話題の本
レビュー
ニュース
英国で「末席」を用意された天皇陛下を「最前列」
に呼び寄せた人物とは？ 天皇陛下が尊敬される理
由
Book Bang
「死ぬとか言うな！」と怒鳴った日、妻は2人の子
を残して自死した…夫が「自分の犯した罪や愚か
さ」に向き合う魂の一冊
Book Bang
______
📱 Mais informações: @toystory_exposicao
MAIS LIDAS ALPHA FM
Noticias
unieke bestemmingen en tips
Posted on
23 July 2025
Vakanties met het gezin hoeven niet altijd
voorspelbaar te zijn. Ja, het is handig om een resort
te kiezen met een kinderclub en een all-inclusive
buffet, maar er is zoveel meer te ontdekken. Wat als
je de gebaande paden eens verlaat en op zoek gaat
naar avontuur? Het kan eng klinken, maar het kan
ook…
______
What is being asked: In the material above, show every line where the word "maar" turns up.

The answer:
buffet, maar er is zoveel meer te ontdekken. Wat als
naar avontuur? Het kan eng klinken, maar het kan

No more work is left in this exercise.